Work required
Write out each entry below exactly; the images do not belong in your copy.

Data records
━━━━
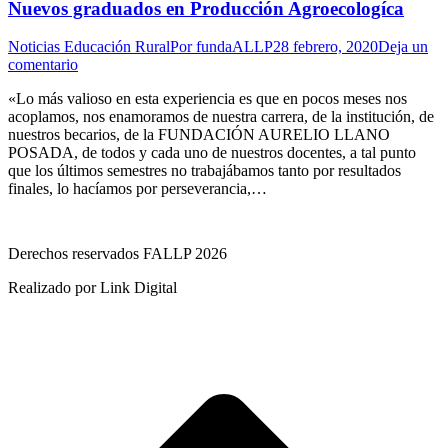
Nuevos graduados en Producción Agroecologíca
Noticias Educación Rural
Por
fundaALLP
28 febrero, 2020
Deja un
comentario
«Lo más valioso en esta experiencia es que en pocos meses nos
acoplamos, nos enamoramos de nuestra carrera, de la institución, de
nuestros becarios, de la FUNDACIÓN AURELIO LLANO
POSADA, de todos y cada uno de nuestros docentes, a tal punto
que los últimos semestres no trabajábamos tanto por resultados
finales, lo hacíamos por perseverancia,…
Derechos reservados FALLP 2026
Realizado por Link Digital
I
a
T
━━━━
Answer section
Nuevos graduados en Producción Agroecologíca
Noticias Educación Rural
Por
fundaALLP
28 febrero, 2020
Deja un
comentario
«Lo más valioso en esta experiencia es que en pocos meses nos
acoplamos, nos enamoramos de nuestra carrera, de la institución, de
nuestros becarios, de la FUNDACIÓN AURELIO LLANO
POSADA, de todos y cada uno de nuestros docentes, a tal punto
que los últimos semestres no trabajábamos tanto por resultados
finales, lo hacíamos por perseverancia,…
Derechos reservados FALLP 2026
Realizado por Link Digital
I
a
T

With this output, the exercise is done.